Curry for two!!! Jamal 11 assists.


----------



## MikeDC (Jul 16, 2002)

Holy crap!


----------



## futuristxen (Jun 26, 2003)

Jamal shooting atrocious, but he just got his career high in asssists.


----------



## BG7 (Jun 25, 2003)

congrats Jamal


----------



## truebluefan (May 27, 2002)

Butler for three 66-64 Heat.


----------



## truebluefan (May 27, 2002)

Hinrich for three!!!!! 67-66


----------



## BG7 (Jun 25, 2003)

yay hopefully Kirk keeps it up


----------



## arenas809 (Feb 13, 2003)

Jamal will get a double double, JYD will finish with over 20 boards, Bulls will win....


----------



## MichaelOFAZ (Jul 9, 2002)

"Crawford will never be a good PG ... he can't pass" Sarcasim intended.


----------



## truebluefan (May 27, 2002)

69-67 Blount for two.


----------



## BG7 (Jun 25, 2003)

> Originally posted by <b>arenas809</b>!
> Jamal will get a double double, JYD will finish with over 20 boards, Bulls will win....


lets hope


----------



## truebluefan (May 27, 2002)

> Originally posted by <b>MichaelOFAZ</b>!
> "Crawford will never be a good PG ... he can't pass" Sarcasim intended.


He can't pass? He was averaging 5.5 assists a game since the trade.


----------



## truebluefan (May 27, 2002)

Crawford continues to miss.


----------



## RoRo (Aug 21, 2002)

good d hinrich.

everyone's cold. we need offense, someone anyone.


----------



## truebluefan (May 27, 2002)

Bulls 10-28 this half. 36%. 

Odom for three.


----------



## MikeDC (Jul 16, 2002)

LOL, Curry wants out and Skiles basically ignores him.

Keep running fat boy!


----------



## BG7 (Jun 25, 2003)

they should just dump it down to Eddy in the post


----------



## MichaelOFAZ (Jul 9, 2002)

> Originally posted by <b>truebluefan</b>!
> 
> 
> He can't pass? He was averaging 5.5 assists a game since the trade.



I was being sarcastic. That is a quote that I've read several times in the past by several people on this board (myself not being one of them).


----------



## futuristxen (Jun 26, 2003)

Man. This is going to be really tight unless Jamal gets it going.

Eddie Robinson seems to be getting a lot of minutes for him tonight.


----------



## Future (Jul 24, 2002)

Jamal is a streaky *** shooter. Nice seeing him make up for it with distribution... but we need scoring!!!

The Bulls defensive rotation is atrocious.

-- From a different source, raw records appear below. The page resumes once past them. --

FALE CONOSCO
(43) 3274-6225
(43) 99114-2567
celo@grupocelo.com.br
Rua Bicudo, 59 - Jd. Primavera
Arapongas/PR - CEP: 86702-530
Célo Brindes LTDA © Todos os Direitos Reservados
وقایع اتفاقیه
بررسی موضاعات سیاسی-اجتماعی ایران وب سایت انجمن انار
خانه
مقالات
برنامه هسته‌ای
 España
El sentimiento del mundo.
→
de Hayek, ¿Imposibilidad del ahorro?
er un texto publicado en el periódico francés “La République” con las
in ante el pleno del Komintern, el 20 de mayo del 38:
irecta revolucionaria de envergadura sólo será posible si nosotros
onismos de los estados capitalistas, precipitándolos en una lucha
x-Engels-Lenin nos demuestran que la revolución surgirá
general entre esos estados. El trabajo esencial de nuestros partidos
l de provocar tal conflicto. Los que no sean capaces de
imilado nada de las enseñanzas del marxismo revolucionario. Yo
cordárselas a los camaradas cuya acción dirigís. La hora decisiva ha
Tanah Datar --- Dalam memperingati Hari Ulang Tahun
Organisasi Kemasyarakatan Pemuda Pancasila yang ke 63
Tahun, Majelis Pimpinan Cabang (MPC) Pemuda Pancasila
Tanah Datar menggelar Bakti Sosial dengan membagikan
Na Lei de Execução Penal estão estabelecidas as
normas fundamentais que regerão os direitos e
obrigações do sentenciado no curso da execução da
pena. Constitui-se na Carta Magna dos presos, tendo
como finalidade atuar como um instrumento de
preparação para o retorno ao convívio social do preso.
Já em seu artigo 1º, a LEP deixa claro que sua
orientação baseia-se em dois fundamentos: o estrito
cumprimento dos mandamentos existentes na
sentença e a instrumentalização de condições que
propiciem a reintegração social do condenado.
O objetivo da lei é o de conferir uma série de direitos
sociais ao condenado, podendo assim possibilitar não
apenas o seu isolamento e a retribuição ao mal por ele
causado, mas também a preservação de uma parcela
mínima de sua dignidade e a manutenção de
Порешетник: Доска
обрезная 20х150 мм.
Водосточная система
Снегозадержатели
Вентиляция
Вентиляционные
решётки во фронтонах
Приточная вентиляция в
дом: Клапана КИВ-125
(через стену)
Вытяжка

They are shootin like ****


----------



## curry_52 (Jul 22, 2002)

Prediction: Eddy will score around 8 points in the last 2:30 minutes and the Bulls will prevail!!


----------



## truebluefan (May 27, 2002)

5:53 72-71 heat. Bulls 3-12 this quarter. *25%* this quarter!

Miami 2-7 (both threes) 29%. 

Jamal for the game is 2-12 17%.


----------



## BG7 (Jun 25, 2003)

72-71 do to NBA.com


----------



## arenas809 (Feb 13, 2003)

> Originally posted by <b>Mikedc</b>!
> LOL, Curry wants out and Skiles basically ignores him.
> 
> Keep running fat boy!


Hilarious.


----------



## truebluefan (May 27, 2002)

R Butler for three! 75-71.


----------



## curry_52 (Jul 22, 2002)

Bulls cant score!!!!!!!!!!!!!!!!!!!!!!!

:upset:


----------



## futuristxen (Jun 26, 2003)

There's a Butler we should trade for.

But it ain't Caron.


----------



## Future (Jul 24, 2002)

That's what Jamal needs to do more of. DRIVE!!! I think thats the first time he's done it this game.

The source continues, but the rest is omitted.